Sammlung der Entscheidungen des Schweizerischen Bundesgerichts
Collection des arrêts du Tribunal fédéral suisse
Raccolta delle decisioni del Tribunale federale svizzero

BGE 119 V 271



119 V 271

38. Arrêt du 25 mai 1993 dans la cause U. contre Caisse cantonale
neuchâteloise de compensation et Tribunal administratif du canton de
Neuchâtel Regeste

    Art. 3 Abs. 1 lit. b und f ELG: Anrechnung von hypothetischen
Zinserträgen im Hinblick auf den Rückkaufswert einer Lebensversicherung
bei der Berechnung der Ergänzungsleistung.

    - Diese Zinserträge werden erst beim Verfall des Versicherungsvertrages
bezogen; während der Vertragsdauer sind sie daher beim anrechenbaren
Einkommen nicht als Ertrag aus beweglichem Vermögen (Art. 3 Abs. 1 lit. b
ELG) zu berücksichtigen (E. 4a).

    - Die Nichterhebung von Zinsen während der Vertragsdauer stellt keinen
Verzichtstatbestand im Sinne von Art. 3 Abs. 1 lit. f dar (E. 4b).

    Art. 3 Abs. 2 ELG: Berücksichtigung von Arbeitslosenentschädigung
bei der Berechnung der Ergänzungsleistung.

    Privilegiertes Einkommen im Sinne von Art. 3 Abs. 2 ELG (in der ab
1. Januar 1987 gültigen Fassung) ist nur Erwerbseinkommen.
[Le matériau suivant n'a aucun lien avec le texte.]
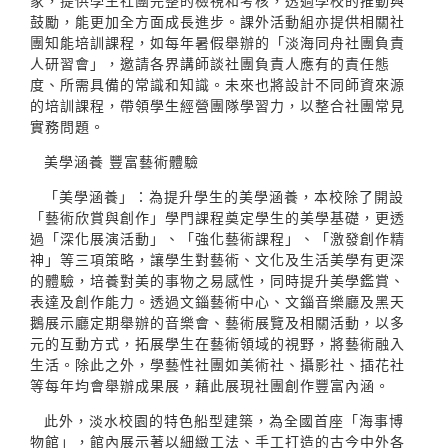
家，提供學生社團完整的檢視和考核，透過學校的推動與
鼓勵，能更加全方面成長進步。課外活動組亦提供相關社
團知能培訓課程，如每年暑假舉辦的「淡海同舟社團負責
人研習會」，邀請各界講師談社團負責人應有的責任態
度、所需具備的常識和知識。未來也將設計不同師資來源
的培訓課程，帶領學生經營團隊學習力，以整合社團常見
實務問題。
美學涵養 豐富藝術體驗
「美學涵養」：為提升學生的美學涵養，本校除了開設
「藝術欣賞與創作」學門課程奠定學生的美學基礎，更透
過「深化展演活動」、「強化藝術課程」、「激發創作精
神」等三項策略，讓學生對藝術、文化及生活美學有更深
的體驗，培養對美的事物之易感性，同時提升美學鑑賞、
表達及創作能力。透過文錙藝術中心、文錙音樂廳及黑天
鵝展示廳定期舉辦的音樂會、藝術展覽及相關活動，以多
元的互動方式，拓展學生在藝術領域的視野，將藝術融入
生活。除此之外，學藝性社團如美術社、攝影社、插花社
等每年均會舉辦成果展，藉此展現社團創作豐富內涵。
此外，淡水校園的特色船型建築，為全國首座「海事博
物館」，館內展示著以細緻工法、手工打造的古今中外各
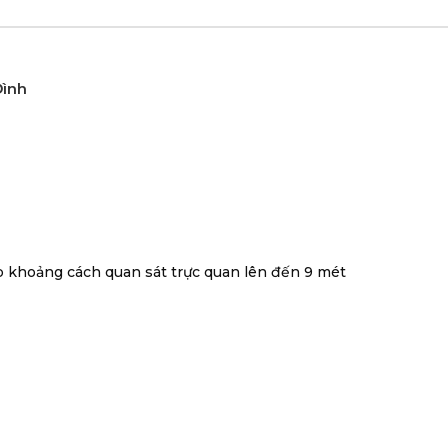
Đình
ấp khoảng cách quan sát trực quan lên đến 9 mét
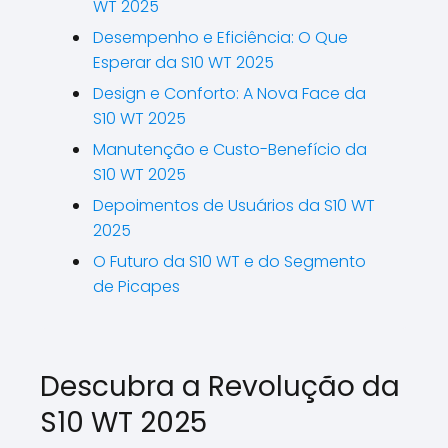
WT 2025
Desempenho e Eficiência: O Que
Esperar da S10 WT 2025
Design e Conforto: A Nova Face da
S10 WT 2025
Manutenção e Custo-Benefício da
S10 WT 2025
Depoimentos de Usuários da S10 WT
2025
O Futuro da S10 WT e do Segmento
de Picapes
Descubra a Revolução da
S10 WT 2025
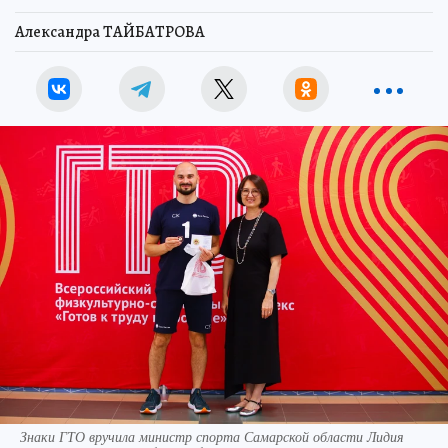
Александра ТАЙБАТРОВА
Знаки ГТО вручила министр спорта Самарской области Лидия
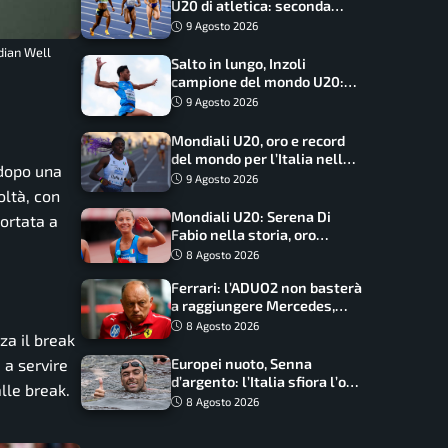
U20 di atletica: seconda
dietro solo agli USA nel
9 Agosto 2026
medagliere
dian Well
Salto in lungo, Inzoli
campione del mondo U20:
basta un centimetro
9 Agosto 2026
Mondiali U20, oro e record
del mondo per l’Italia nella
dopo una
4×100 mista: Doualla
9 Agosto 2026
straordinaria
oltà, con
Mondiali U20: Serena Di
portata a
Fabio nella storia, oro
dominio totale nei 5000 di
8 Agosto 2026
marcia
Ferrari: l’ADUO2 non basterà
a raggiungere Mercedes,
novità per la Macarena
8 Agosto 2026
za il break
Europei nuoto, Senna
 a servire
d’argento: l’Italia sfiora l’oro
lle break.
nella staffetta, Paltrinieri
8 Agosto 2026
da urlo, il bilancio azzurro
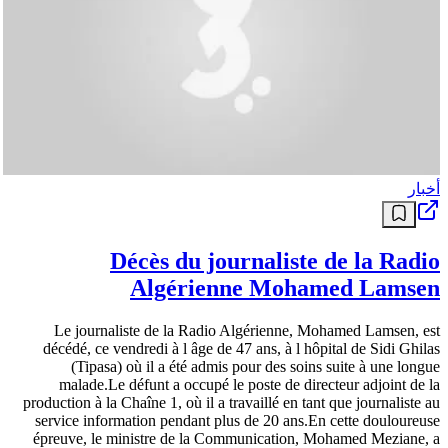
أخبار
Décès du journaliste de la Radio
Algérienne Mohamed Lamsen
Le journaliste de la Radio Algérienne, Mohamed Lamsen, est
décédé, ce vendredi à l âge de 47 ans, à l hôpital de Sidi Ghilas
(Tipasa) où il a été admis pour des soins suite à une longue
malade.Le défunt a occupé le poste de directeur adjoint de la
production à la Chaîne 1, où il a travaillé en tant que journaliste au
service information pendant plus de 20 ans.En cette douloureuse
épreuve, le ministre de la Communication, Mohamed Meziane, a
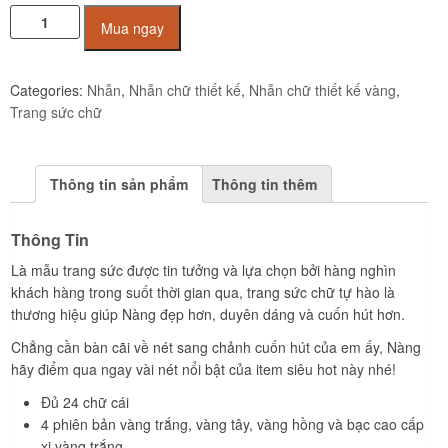
Nhẫn
Mua ngay
chữ
H
vàng
Categories:
Nhẫn
,
Nhẫn chữ thiết kế
,
Nhẫn chữ thiết kế vàng
,
trắng
Trang sức chữ
đính
đá
CZ
Thông tin sản phẩm
Thông tin thêm
JR1013
quantity
Thông Tin
Là mẫu trang sức được tin tưởng và lựa chọn bởi hàng nghìn
khách hàng trong suốt thời gian qua, trang sức chữ tự hào là
thương hiệu giúp Nàng đẹp hơn, duyên dáng và cuốn hút hơn.
Chẳng cần bàn cãi về nét sang chảnh cuốn hút của em ấy, Nàng
hãy điểm qua ngay vài nét nổi bật của item siêu hot này nhé!
Đủ 24 chữ cái
4 phiên bản vàng trắng, vàng tây, vàng hồng và bạc cao cấp
xi vàng trắng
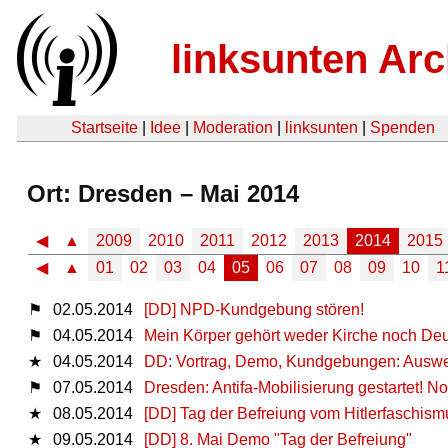
linksunten Arc
Startseite
|
Idee
|
Moderation
|
linksunten
|
Spenden
Ort: Dresden – Mai 2014
◀
▲
2009
2010
2011
2012
2013
2014
2015
◀
▲
01
02
03
04
05
06
07
08
09
10
1
⚑
02.05.2014
[DD] NPD-Kundgebung stören!
⚑
04.05.2014
Mein Kör­per ge­hört weder Kir­che noch De
★
04.05.2014
DD: Vortrag, Demo, Kundgebungen: Auswer
⚑
07.05.2014
Dresden: Antifa-Mobilisierung gestartet! N
★
08.05.2014
[DD] Tag der Befreiung vom Hitlerfaschism
★
09.05.2014
[DD] 8. Mai Demo "Tag der Befreiung"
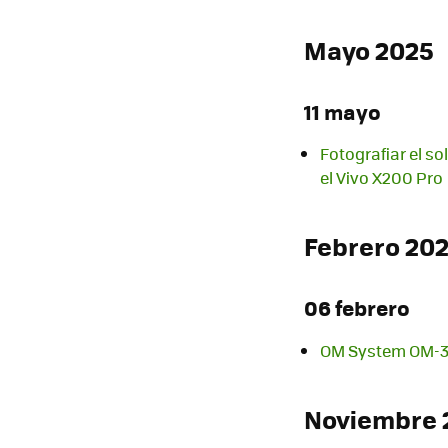
Mayo 2025
11 mayo
Fotografiar el s
el Vivo X200 Pro
Febrero 20
06 febrero
OM System OM-3, 
Noviembre 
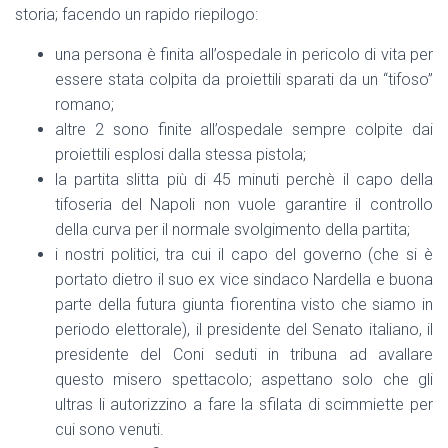
storia; facendo un rapido riepilogo:
una persona è finita all’ospedale in pericolo di vita per
essere stata colpita da proiettili sparati da un “tifoso”
romano;
altre 2 sono finite all’ospedale sempre colpite dai
proiettili esplosi dalla stessa pistola;
la partita slitta più di 45 minuti perchè il capo della
tifoseria del Napoli non vuole garantire il controllo
della curva per il normale svolgimento della partita;
i nostri politici, tra cui il capo del governo (che si è
portato dietro il suo ex vice sindaco Nardella e buona
parte della futura giunta fiorentina visto che siamo in
periodo elettorale), il presidente del Senato italiano, il
presidente del Coni seduti in tribuna ad avallare
questo misero spettacolo; aspettano solo che gli
ultras li autorizzino a fare la sfilata di scimmiette per
cui sono venuti.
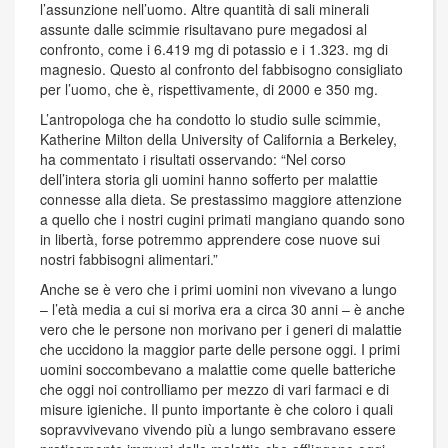
l’assunzione nell’uomo. Altre quantità di sali minerali
assunte dalle scimmie risultavano pure megadosi al
confronto, come i 6.419 mg di potassio e i 1.323. mg di
magnesio. Questo al confronto del fabbisogno consigliato
per l’uomo, che è, rispettivamente, di 2000 e 350 mg.
L’antropologa che ha condotto lo studio sulle scimmie,
Katherine Milton della University of California a Berkeley,
ha commentato i risultati osservando: “Nel corso
dell’intera storia gli uomini hanno sofferto per malattie
connesse alla dieta. Se prestassimo maggiore attenzione
a quello che i nostri cugini primati mangiano quando sono
in libertà, forse potremmo apprendere cose nuove sui
nostri fabbisogni alimentari.”
Anche se è vero che i primi uomini non vivevano a lungo
– l’età media a cui si moriva era a circa 30 anni – è anche
vero che le persone non morivano per i generi di malattie
che uccidono la maggior parte delle persone oggi. I primi
uomini soccombevano a malattie come quelle batteriche
che oggi noi controlliamo per mezzo di vari farmaci e di
misure igieniche. Il punto importante è che coloro i quali
sopravvivevano vivendo più a lungo sembravano essere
Die Leistungen
der Arbeitslosenversicherung sind wie die Leistungen anderer Versicherungen
voll anzurechnen (Änderung der Rechtsprechung vor dem 1. Januar 1987
betreffend Taggelder der Krankenkasse; E. 3).

Sachverhalt

    A.- Astrid U. bénéficie d'une demi-rente de l'assurance-invalidité
depuis le 1er juin 1987 et de prestations complémentaires depuis le 1er
juin 1988.

    Au mois de juin 1992, la Caisse cantonale neuchâteloise de compensation
(ci-après: la caisse) apprit qu'un changement était intervenu dans
la situation économique de son assurée: cette dernière n'exerçait
plus d'activité lucrative et percevait des indemnités journalières de
l'assurance-chômage pour un montant de 12'460 francs par an.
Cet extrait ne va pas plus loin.